初号機による地上走行試験のビデオ(提供:三菱航空機)

 飛行試験は5機の試験機により行なわれる予定で、各機の状況は下記のとおり。

  • 初号機:地上走行試験を含め各種試験を実施中
  • 2号機:全機の機能試験、技術試験を実施中
  • 3号機:脚の取り付けが完了し、艤装作業中
  • 4号機:翼胴結合作業中
  • 5号機:胴体結合が完了

 飛行試験5号機には、ローンチカスタマーであるANA(全日本空輸)の塗装が施されたが、あくまで飛行試験機であるため、納入機とはならない。

地上試験・飛行試験のスケジュール
ANA塗装が施された飛行試験5号機

 飛行試験は、日本の小牧飛行場の他、米国のモーゼスレイクを拠点として米国内の4~5カ所の空港で高地試験や高温環境試験を実施する。

 飛行試験のほかに地上での荷重試験も進行中で、静荷重試験はすでに実施されており、また疲労試験は2015年度第3四半期頃より開始するとのこと。

米国での試験予定地
静荷重試験の様子

 現在試験や製造が行なわれているのは90席級の「MRJ 90」であるが、胴体短縮形の70席級「MRJ 70」の開発も進められており、MRJ 90の納入開始後1年程度でMRJ 70の納入も開始できる見込みであるという。MRJ 70は最大離陸重量が8万6000lbsで、長い航続距離を活かして北米の長距離路線市場を狙う。さらに、胴体延長型の100席級「MRJ 100X」も計画されているが、市場の動向や顧客の要望を鑑み、開発に踏み切るかを検討中である。

MRJシリーズラインアップ

 現在までに、MRJはANAやJAL(日本航空)をはじめとする航空会社から、確定223機、オプション184機の受注を得ている。今回のパリ航空ショーでも新たな受注の獲得が期待されていたが、残念ながらその発表はなかった。新規受注を獲得できなかったことに関して、三菱航空機の森本浩通社長は、「まだ初飛行を行なえていない状態。多くの顧客から、早く初飛行をしてほしいとの声を聞いている。開発は順調だが、顧客としては初飛行を見て購入を決めたいと思っている。初飛行をすれば購入を決断すると考えており、時間の問題だ」との考えを示した。
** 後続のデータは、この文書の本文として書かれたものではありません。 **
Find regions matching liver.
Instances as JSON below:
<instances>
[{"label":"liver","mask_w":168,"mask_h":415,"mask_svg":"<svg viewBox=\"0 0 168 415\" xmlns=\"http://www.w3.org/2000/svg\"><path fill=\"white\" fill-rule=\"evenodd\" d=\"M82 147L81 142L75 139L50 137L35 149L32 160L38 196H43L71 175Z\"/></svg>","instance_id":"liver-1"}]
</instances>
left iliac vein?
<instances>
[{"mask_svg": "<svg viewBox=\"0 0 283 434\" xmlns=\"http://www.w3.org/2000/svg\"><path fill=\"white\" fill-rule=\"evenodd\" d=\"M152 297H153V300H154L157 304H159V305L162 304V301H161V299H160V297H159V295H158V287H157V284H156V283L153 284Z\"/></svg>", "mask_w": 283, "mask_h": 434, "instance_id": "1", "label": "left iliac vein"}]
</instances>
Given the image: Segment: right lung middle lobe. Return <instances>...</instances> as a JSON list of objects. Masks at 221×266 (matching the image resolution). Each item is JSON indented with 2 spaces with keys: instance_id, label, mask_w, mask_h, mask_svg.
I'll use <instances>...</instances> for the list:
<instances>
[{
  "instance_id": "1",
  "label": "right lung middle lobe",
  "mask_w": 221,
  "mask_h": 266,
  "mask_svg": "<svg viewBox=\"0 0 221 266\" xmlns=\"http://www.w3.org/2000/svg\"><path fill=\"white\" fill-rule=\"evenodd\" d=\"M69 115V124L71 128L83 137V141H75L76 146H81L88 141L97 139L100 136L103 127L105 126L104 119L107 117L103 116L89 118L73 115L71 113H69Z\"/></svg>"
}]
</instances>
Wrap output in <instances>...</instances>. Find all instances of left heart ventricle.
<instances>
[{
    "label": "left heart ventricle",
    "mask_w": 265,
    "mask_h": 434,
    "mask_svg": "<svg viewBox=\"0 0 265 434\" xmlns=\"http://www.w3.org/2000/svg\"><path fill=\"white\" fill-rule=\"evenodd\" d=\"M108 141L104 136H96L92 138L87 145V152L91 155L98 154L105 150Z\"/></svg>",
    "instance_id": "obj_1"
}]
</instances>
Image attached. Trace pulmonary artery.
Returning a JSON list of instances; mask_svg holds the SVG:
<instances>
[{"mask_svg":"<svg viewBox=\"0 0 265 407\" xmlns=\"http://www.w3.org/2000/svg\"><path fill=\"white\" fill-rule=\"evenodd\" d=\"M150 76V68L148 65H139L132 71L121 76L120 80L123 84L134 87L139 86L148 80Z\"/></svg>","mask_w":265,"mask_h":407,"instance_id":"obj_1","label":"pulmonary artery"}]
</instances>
 三菱航空機は、今後20年での70~100席級旅客機の需要を5190機と予測しており、その半分のシェアを獲得したいと考えている。会見では「MRJは新世代の航空機であり多くの長所があるので、半分のシェアを獲得する能力があると考えている」とコメントしたが、ライバルメーカーも次々とこのクラスの市場参入を表明している中で半分のシェアを獲得するためのハードルは非常に高いだろう。

 量産に向けて、MRJの最終組立工場も名古屋で建設が始まっており、2016年から稼働開始予定であるとのこと。産業用ロボットを用いた低コスト化やムービングラインによる効率化が図られ、12機を同時に組み立てられるという。量産立ち上げ時は月産1機のペースで、受注状況に応じて生産ペースを加速し、最終的には月産10機程度を目指す。

三菱航空機による市場予測
名古屋に建設中のMRJ最終組立工場
会見した三菱航空機 森本浩通社長
質疑に答える三菱航空機 商品戦略グループ 神谷英行グループリーダー
MRJの概要と特徴の説明

 会見の後には、フライトデッキ・ビデオ・デモンストレータと客室モックアップが公開された。
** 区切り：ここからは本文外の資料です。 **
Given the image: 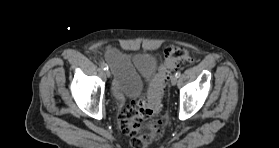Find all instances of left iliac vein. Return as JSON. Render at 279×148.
I'll list each match as a JSON object with an SVG mask.
<instances>
[{"instance_id": "4c4485c4", "label": "left iliac vein", "mask_w": 279, "mask_h": 148, "mask_svg": "<svg viewBox=\"0 0 279 148\" xmlns=\"http://www.w3.org/2000/svg\"><path fill=\"white\" fill-rule=\"evenodd\" d=\"M177 82H178V78H177L175 75H173V76L171 77V84L174 86V85L177 84Z\"/></svg>"}]
</instances>
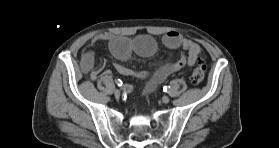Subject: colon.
<instances>
[{
    "instance_id": "5ec220e1",
    "label": "colon",
    "mask_w": 279,
    "mask_h": 148,
    "mask_svg": "<svg viewBox=\"0 0 279 148\" xmlns=\"http://www.w3.org/2000/svg\"><path fill=\"white\" fill-rule=\"evenodd\" d=\"M205 73H206V65H205L204 61L200 59L192 71V74L190 77L191 82L194 85L200 84L204 80Z\"/></svg>"
}]
</instances>
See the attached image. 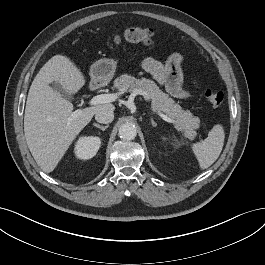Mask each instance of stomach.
<instances>
[{
    "label": "stomach",
    "instance_id": "1",
    "mask_svg": "<svg viewBox=\"0 0 265 265\" xmlns=\"http://www.w3.org/2000/svg\"><path fill=\"white\" fill-rule=\"evenodd\" d=\"M117 67V60L100 59L94 62L90 67L91 81L98 86L107 84L113 77Z\"/></svg>",
    "mask_w": 265,
    "mask_h": 265
}]
</instances>
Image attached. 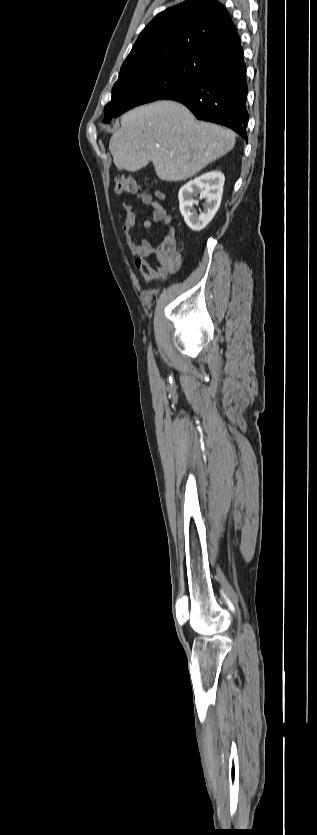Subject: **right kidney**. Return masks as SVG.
I'll return each instance as SVG.
<instances>
[{
	"instance_id": "right-kidney-1",
	"label": "right kidney",
	"mask_w": 317,
	"mask_h": 835,
	"mask_svg": "<svg viewBox=\"0 0 317 835\" xmlns=\"http://www.w3.org/2000/svg\"><path fill=\"white\" fill-rule=\"evenodd\" d=\"M225 177L219 171H211L190 180L179 190L180 212L189 228L200 231L213 219L221 203ZM205 199V209L199 214L193 209L194 197Z\"/></svg>"
}]
</instances>
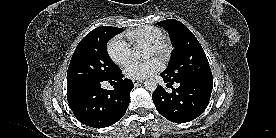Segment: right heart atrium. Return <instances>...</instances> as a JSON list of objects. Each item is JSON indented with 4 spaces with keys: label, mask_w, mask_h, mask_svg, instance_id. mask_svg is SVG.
Masks as SVG:
<instances>
[{
    "label": "right heart atrium",
    "mask_w": 276,
    "mask_h": 138,
    "mask_svg": "<svg viewBox=\"0 0 276 138\" xmlns=\"http://www.w3.org/2000/svg\"><path fill=\"white\" fill-rule=\"evenodd\" d=\"M107 52L110 58L120 66H124L132 56L131 45L120 35L109 41Z\"/></svg>",
    "instance_id": "right-heart-atrium-1"
}]
</instances>
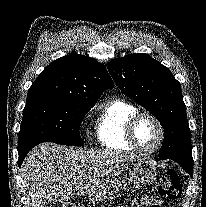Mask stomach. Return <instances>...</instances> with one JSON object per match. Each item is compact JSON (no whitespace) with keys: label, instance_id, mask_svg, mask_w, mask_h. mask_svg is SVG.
Listing matches in <instances>:
<instances>
[{"label":"stomach","instance_id":"stomach-1","mask_svg":"<svg viewBox=\"0 0 206 207\" xmlns=\"http://www.w3.org/2000/svg\"><path fill=\"white\" fill-rule=\"evenodd\" d=\"M157 177V170L154 163L146 159H138L132 165L129 171V181L137 187H147L153 184ZM124 181L114 179L110 182L105 190V196L109 198L113 194L119 192L123 186Z\"/></svg>","mask_w":206,"mask_h":207}]
</instances>
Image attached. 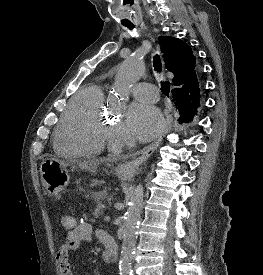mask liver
<instances>
[{
	"label": "liver",
	"instance_id": "6515ba94",
	"mask_svg": "<svg viewBox=\"0 0 263 275\" xmlns=\"http://www.w3.org/2000/svg\"><path fill=\"white\" fill-rule=\"evenodd\" d=\"M96 164H97V162H95V161L85 162V163L80 164V167L82 169L92 171L95 169Z\"/></svg>",
	"mask_w": 263,
	"mask_h": 275
}]
</instances>
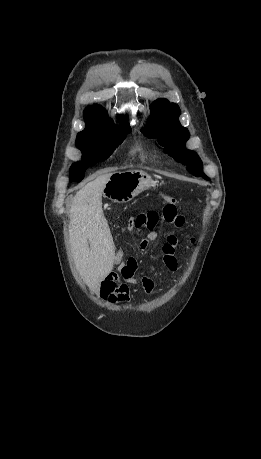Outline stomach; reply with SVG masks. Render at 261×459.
I'll return each mask as SVG.
<instances>
[{
	"instance_id": "1",
	"label": "stomach",
	"mask_w": 261,
	"mask_h": 459,
	"mask_svg": "<svg viewBox=\"0 0 261 459\" xmlns=\"http://www.w3.org/2000/svg\"><path fill=\"white\" fill-rule=\"evenodd\" d=\"M155 185L156 181L141 170L114 172L107 181L103 194L116 203H127Z\"/></svg>"
}]
</instances>
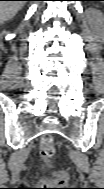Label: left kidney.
Here are the masks:
<instances>
[{
  "mask_svg": "<svg viewBox=\"0 0 104 189\" xmlns=\"http://www.w3.org/2000/svg\"><path fill=\"white\" fill-rule=\"evenodd\" d=\"M91 17L92 18H97L100 22L103 21L102 14L100 12H91Z\"/></svg>",
  "mask_w": 104,
  "mask_h": 189,
  "instance_id": "left-kidney-1",
  "label": "left kidney"
}]
</instances>
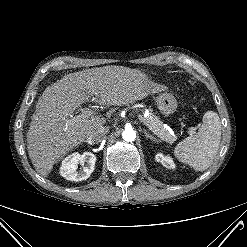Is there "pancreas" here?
I'll return each instance as SVG.
<instances>
[{
  "instance_id": "pancreas-1",
  "label": "pancreas",
  "mask_w": 247,
  "mask_h": 247,
  "mask_svg": "<svg viewBox=\"0 0 247 247\" xmlns=\"http://www.w3.org/2000/svg\"><path fill=\"white\" fill-rule=\"evenodd\" d=\"M144 119L145 125L161 140L170 144L176 141L177 136L175 134L170 133L168 129L164 127L163 122L152 112H150L149 115Z\"/></svg>"
}]
</instances>
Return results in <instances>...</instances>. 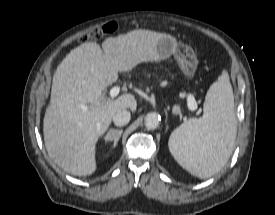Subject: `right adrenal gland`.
<instances>
[{
	"label": "right adrenal gland",
	"instance_id": "right-adrenal-gland-1",
	"mask_svg": "<svg viewBox=\"0 0 275 215\" xmlns=\"http://www.w3.org/2000/svg\"><path fill=\"white\" fill-rule=\"evenodd\" d=\"M123 133V130H115V129H110L109 132L107 133L105 139V142H111L113 141V147H116L121 135Z\"/></svg>",
	"mask_w": 275,
	"mask_h": 215
}]
</instances>
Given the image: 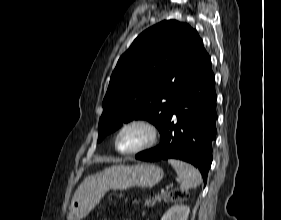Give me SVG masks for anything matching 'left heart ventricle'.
Wrapping results in <instances>:
<instances>
[{"label":"left heart ventricle","instance_id":"obj_1","mask_svg":"<svg viewBox=\"0 0 281 220\" xmlns=\"http://www.w3.org/2000/svg\"><path fill=\"white\" fill-rule=\"evenodd\" d=\"M148 138V132L139 126L126 129L118 139V147L122 151H129L142 145Z\"/></svg>","mask_w":281,"mask_h":220}]
</instances>
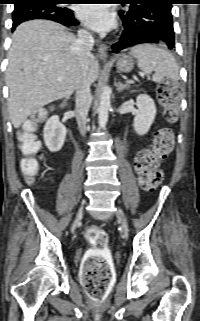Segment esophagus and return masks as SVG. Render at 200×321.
I'll return each instance as SVG.
<instances>
[{
  "label": "esophagus",
  "mask_w": 200,
  "mask_h": 321,
  "mask_svg": "<svg viewBox=\"0 0 200 321\" xmlns=\"http://www.w3.org/2000/svg\"><path fill=\"white\" fill-rule=\"evenodd\" d=\"M98 54H99V57L102 59V60H106L107 59V46L103 43H99L98 44Z\"/></svg>",
  "instance_id": "1"
}]
</instances>
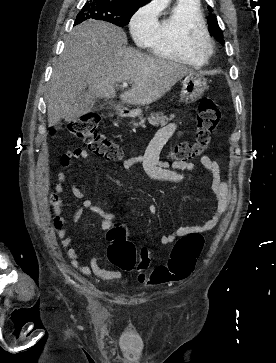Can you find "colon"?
I'll return each instance as SVG.
<instances>
[{"label": "colon", "mask_w": 276, "mask_h": 363, "mask_svg": "<svg viewBox=\"0 0 276 363\" xmlns=\"http://www.w3.org/2000/svg\"><path fill=\"white\" fill-rule=\"evenodd\" d=\"M100 120L99 113L88 112L66 122L64 128L81 138L91 152L108 159L121 158V149L97 132ZM219 120L220 111L216 102L210 98L203 99L199 103L196 114V139L193 143L180 142L174 146L171 155L175 161L187 163L201 155L210 144ZM52 203L56 210H59L60 202L57 196L52 197ZM54 224L57 229H60L63 224L62 218L57 216ZM123 234L124 229L120 226L109 229L107 236L110 245L107 249V257L112 264L124 271L133 269L139 271L138 280L146 285L177 282L188 278L195 268L204 245V239L199 233H190L181 237L173 246L167 264L157 266L150 275H146L144 271L151 263V251L143 247L137 255L135 244L126 239Z\"/></svg>", "instance_id": "5ec220e1"}]
</instances>
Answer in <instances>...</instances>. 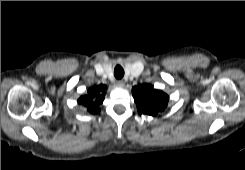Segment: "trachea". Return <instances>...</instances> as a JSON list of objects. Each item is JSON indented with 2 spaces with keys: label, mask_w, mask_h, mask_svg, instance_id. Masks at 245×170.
<instances>
[{
  "label": "trachea",
  "mask_w": 245,
  "mask_h": 170,
  "mask_svg": "<svg viewBox=\"0 0 245 170\" xmlns=\"http://www.w3.org/2000/svg\"><path fill=\"white\" fill-rule=\"evenodd\" d=\"M114 76L117 80L122 79L124 76V70L120 65H117L114 70Z\"/></svg>",
  "instance_id": "obj_1"
}]
</instances>
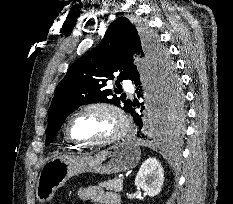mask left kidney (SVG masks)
<instances>
[{"label": "left kidney", "instance_id": "5707ae66", "mask_svg": "<svg viewBox=\"0 0 233 204\" xmlns=\"http://www.w3.org/2000/svg\"><path fill=\"white\" fill-rule=\"evenodd\" d=\"M164 182V171L155 158H148L140 167L135 179V185L148 196L154 197L161 191Z\"/></svg>", "mask_w": 233, "mask_h": 204}]
</instances>
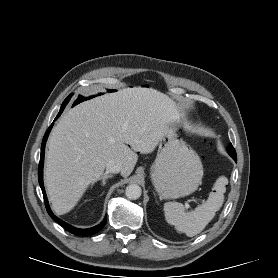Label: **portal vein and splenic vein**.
<instances>
[{"instance_id":"portal-vein-and-splenic-vein-1","label":"portal vein and splenic vein","mask_w":278,"mask_h":278,"mask_svg":"<svg viewBox=\"0 0 278 278\" xmlns=\"http://www.w3.org/2000/svg\"><path fill=\"white\" fill-rule=\"evenodd\" d=\"M185 207H186L187 209L190 208V206L188 205V203L185 204Z\"/></svg>"}]
</instances>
 フライトデッキ・ビデオ・デモンストレータは、コックピットに表示される画面類のデモンストレーションで、今回が初の公開となる。コックピットの画面表示を含め、アビオニクスはロックウェル・コリンズとの共同開発で、パイロットが欲しい情報に容易にアクセスでき、また容易に理解できる表示により、パイロットの負担軽減を目指している。

初公開されたフライトデッキ・ビデオ・デモンストレータ

 客室については、配置や寸法などはこれまでに公開されたものと変更ないが、シート表面の素材と色を見直し、座り心地と開放感を向上させたという。シート配置は、上級クラスでは2-1の横3席配列、エコノミークラスでは2-2の横4席配列。MRJの客室は高さ、幅ともクラス最大で、シート幅やオーバーヘッドコンパートメントの容量もクラス最大となる。

客室モックアップ全景。手前が上級クラスで、奥がエコノミークラス
オーバーヘッドビンと照明。照明はLEDを採用している
上級クラス座席
エコノミークラス座席。手前がシートピッチ32inch、奥が29inch
エコノミークラス座席。手前がシートピッチ31inch、奥が30inch
シートピッチ31inchの座席
シートピッチ30inchの座席
シートピッチ29inchの座席
機体後部に設置されたギャレー
機体後部のラバトリーは、車椅子でも利用可能
客室に関する説明

【お詫びと訂正】初出時、組み立て工場の同時組み立て台数に誤りがありました。お詫びして訂正いたします。